## Exercise prompt
Examine each line of the data, and copy the ones containing "manufactures".

## Source records
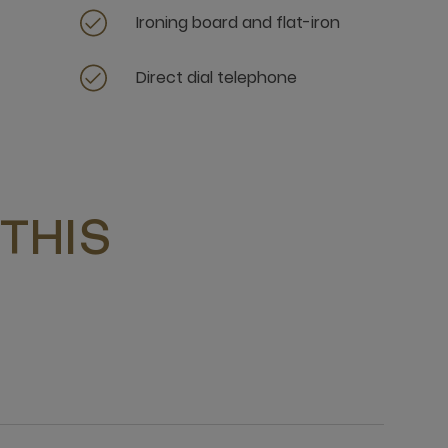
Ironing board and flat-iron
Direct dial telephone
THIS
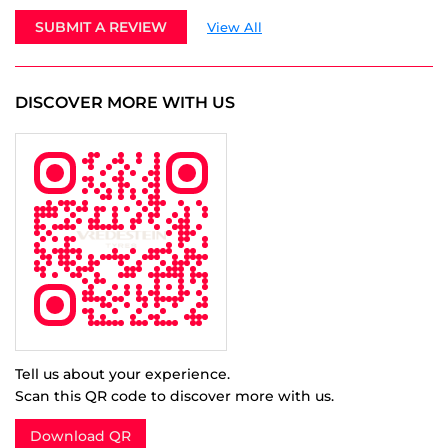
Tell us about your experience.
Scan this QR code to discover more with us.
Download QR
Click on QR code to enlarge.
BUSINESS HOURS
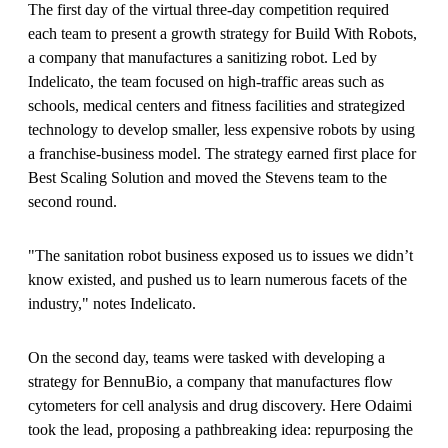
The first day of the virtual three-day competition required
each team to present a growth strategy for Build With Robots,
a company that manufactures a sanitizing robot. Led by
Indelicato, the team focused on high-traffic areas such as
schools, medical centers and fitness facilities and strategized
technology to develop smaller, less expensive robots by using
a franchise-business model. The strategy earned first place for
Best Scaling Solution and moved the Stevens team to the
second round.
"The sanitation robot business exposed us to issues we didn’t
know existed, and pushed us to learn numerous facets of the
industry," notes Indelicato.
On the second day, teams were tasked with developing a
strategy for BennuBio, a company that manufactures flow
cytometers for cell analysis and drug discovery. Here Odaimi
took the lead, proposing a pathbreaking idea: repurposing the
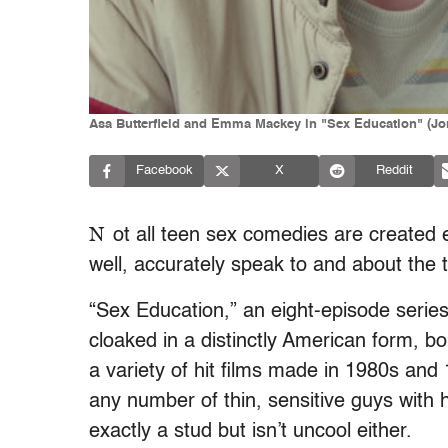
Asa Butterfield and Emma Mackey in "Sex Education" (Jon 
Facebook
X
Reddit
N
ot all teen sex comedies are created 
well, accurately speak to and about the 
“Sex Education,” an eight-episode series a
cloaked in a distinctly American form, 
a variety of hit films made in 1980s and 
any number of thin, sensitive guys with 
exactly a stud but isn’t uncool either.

## Answer to the exercise
a company that manufactures a sanitizing robot. Led by
strategy for BennuBio, a company that manufactures flow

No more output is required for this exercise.